# Strange Error Sound Followed By Keyboard Reset



## Kurze (Aug 26, 2014)

I honestly have been trying to figure out the best way to describe this issue for months, and can not come up with a proper search term for it, so here goes:

At completely random intervals, especially during times of high input such as playing a video game or typing, I will suddenly get several fast error sounds (similar to a sound when you push a key when you aren't supposed to) and the current window will go inactive for a split second. Any key input during that time does not register, and anything that was happening at the time must be restarted e.g. holding W to walk forward in a video game or holding the mouse buttons down to move a character. W must be released and then repressed to continue motion.

This has been plaguing me for as long as I can remember, and it's beginning to drive me insane. Is there a fix for this that I am missing?


----------



## Masterchiefxx17 (Feb 27, 2010)

Hi and Welcome to TSF!

Does this only happen while gaming? All many games or just one?

Make and model number of the keyboard?


----------



## Kurze (Aug 26, 2014)

I happens regardless of what I am doing, both while playing games, typing in Skype, using the internet, etc. It is most noticeable while gaming because of the constant input, so I catch the interval more often, but I does happen elsewhere. The issue isn't isolated to the keyboard I do not believe, although the issue may be causing it to seem like the mouse doesn't work as well.

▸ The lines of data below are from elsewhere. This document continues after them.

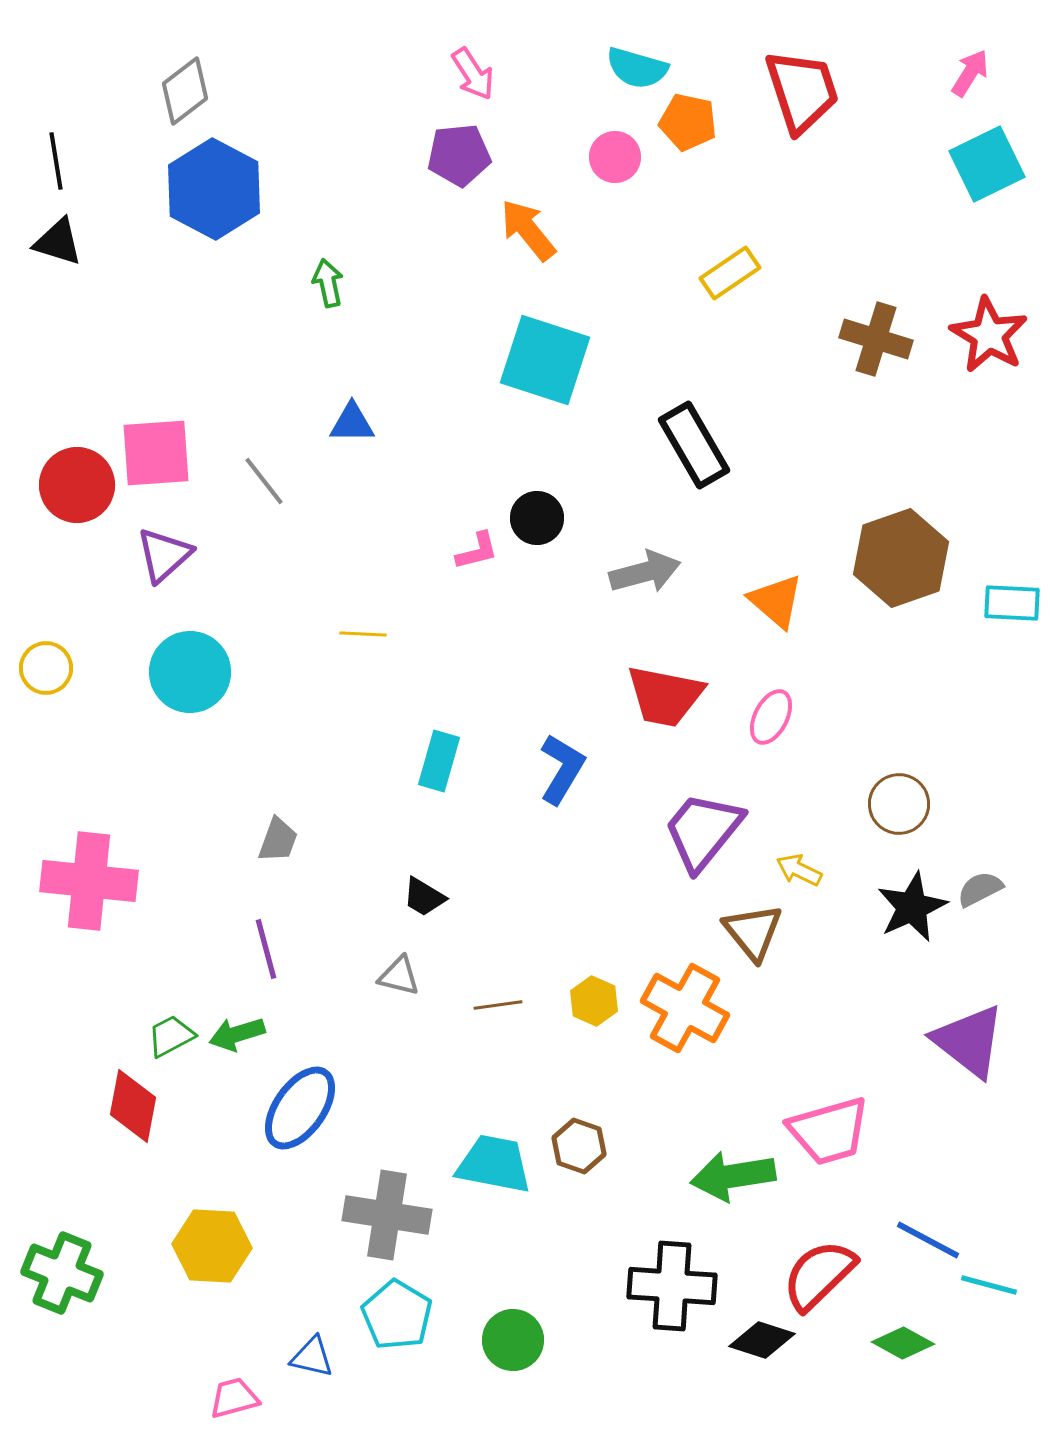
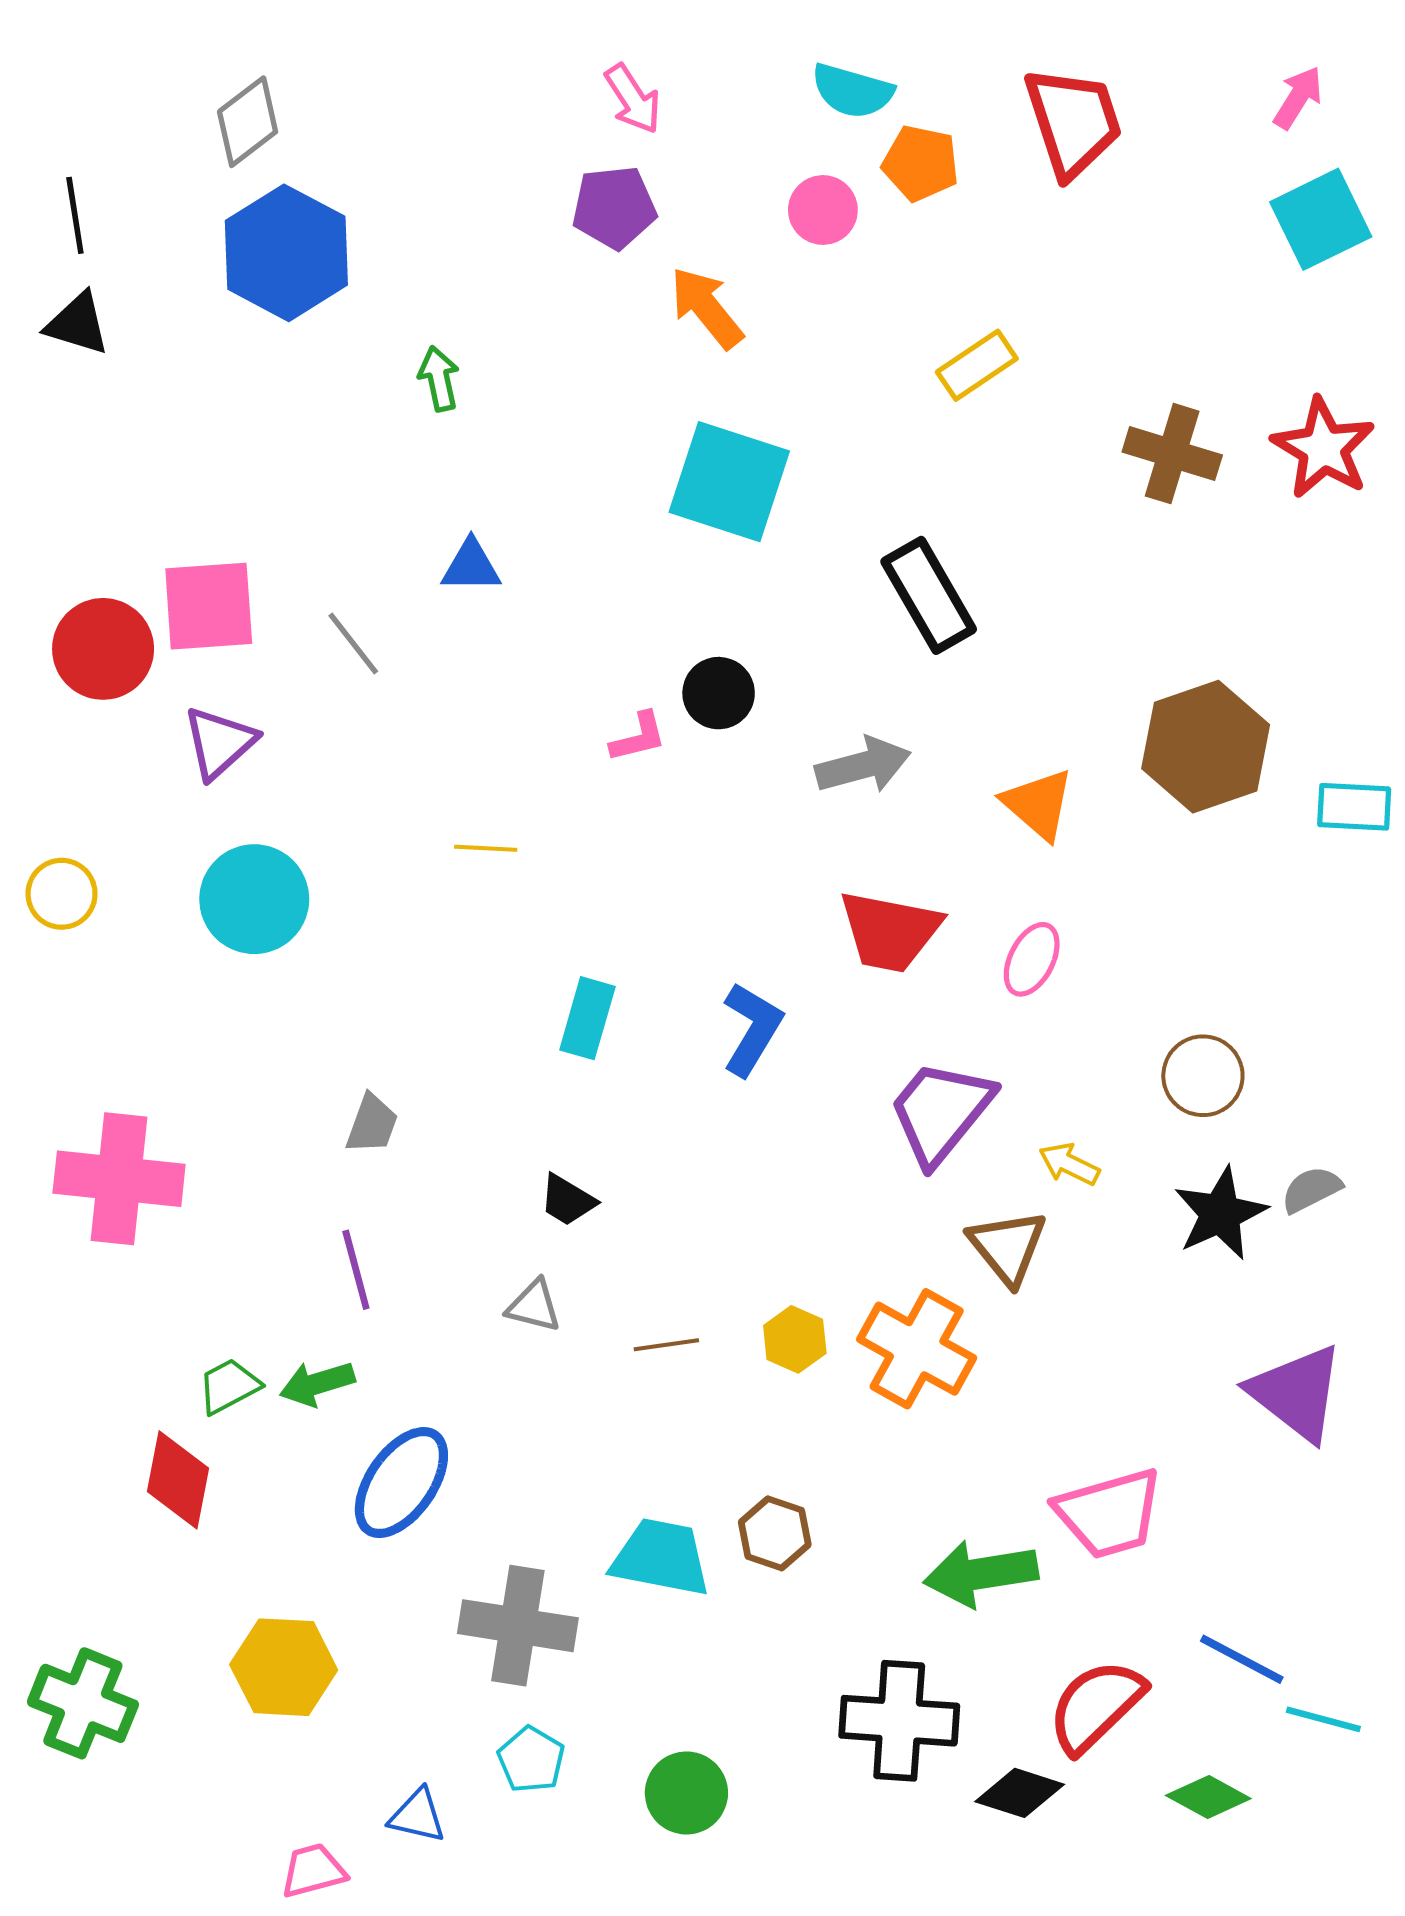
cyan pentagon: (397, 1315) -> (531, 1760), size x0.7

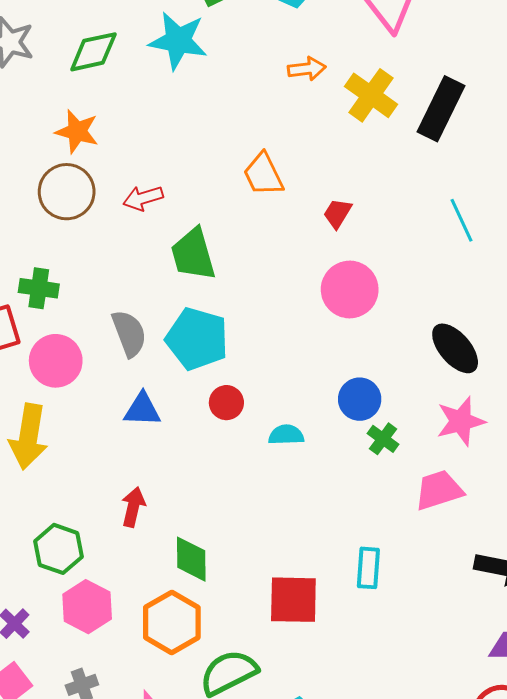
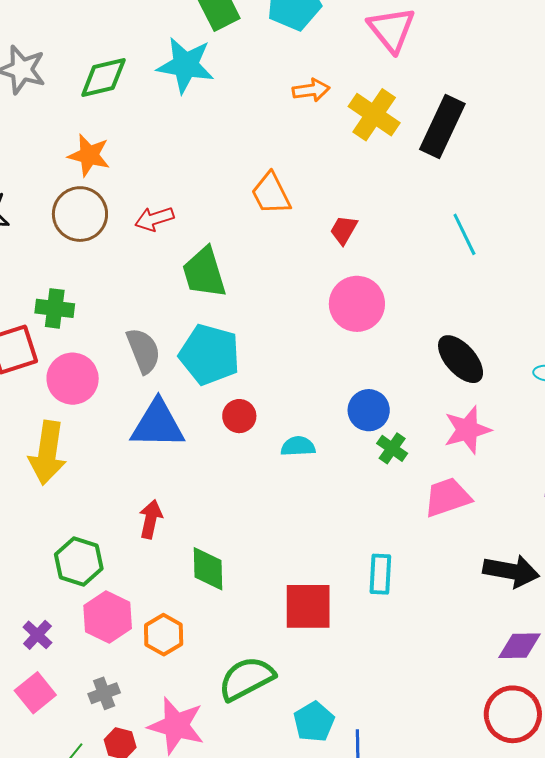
blue triangle: (142, 410) -> (158, 424), size x1.5
orange hexagon: (172, 622) -> (164, 635), moved, size x0.7

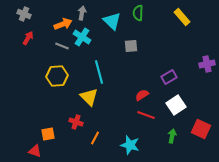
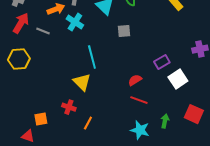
red arrow: (28, 38) -> (21, 23), size x1.5
gray line: (62, 46) -> (43, 31), moved
yellow hexagon: (57, 76) -> (19, 59), moved
white square: (176, 105) -> (178, 79), moved
cyan star: (130, 145) -> (140, 130), moved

Keyboard: Microsoft Natural Ergonomic Keyboard 4000 v1.0
Mouse: Logitech of some sort, has a 6600 on it, and is a gaming mouse

P.S.: Thanks for the welcome!


----------



## Masterchiefxx17 (Feb 27, 2010)

See if reinstalling and update the Microsoft Keyboard software does the trick.


----------



## Kurze (Aug 26, 2014)

Reinstalling did not help. Also, for more information, I was just now sitting here with my hands completely off the keyboard and mouse, and was simply reading an article and I witnessed the browser become inactive for a moment (grayed out the top bar) and then become reactive again. This behavior is what happens when I have the issue with the input from the keyboard and mouse


----------



## Masterchiefxx17 (Feb 27, 2010)

Please follow this guide here to perform a System File Check of Windows: 

How to run SFC /scannow from Command Prompt | Tech Support Forum


----------



## Kurze (Aug 26, 2014)

I have done so and it has found several corrupt files it fixed. However I am being denied access when I try to pull the log. In the mean time, I will bide my time and see if anything changes


----------



## Masterchiefxx17 (Feb 27, 2010)

It stated it fixed some thing so lets see how it goes.


----------



## Kurze (Aug 26, 2014)

It definitely does seem to have become much less prominent. I will keep an eye on things for a few days and see if the issue has been solved. Thanks for the help!


----------



## Masterchiefxx17 (Feb 27, 2010)

Keep me updated!


----------



## Kurze (Aug 26, 2014)

The problem is still persisting, though not as badly as before


----------



## Masterchiefxx17 (Feb 27, 2010)

Does the issue happen on a different PC with the same keyboard?


----------



## Kurze (Aug 26, 2014)

I do not have the opportunity to extensively test this to find out if it does or not. I can say the problem is for the most part fixed. I don't seem to have it come up often, and I think this evening I didn't have it happen at all


----------



## Masterchiefxx17 (Feb 27, 2010)

All you need is a second PC :wink:

It could be software related since SFC claimed to fix something.


----------



## Kurze (Aug 26, 2014)

Yea I know that's all I need, but to test it thoroughly I would need access to similar things on another PC, which I don't have  that being said, I think it's cleared up. I haven't had a problem since


----------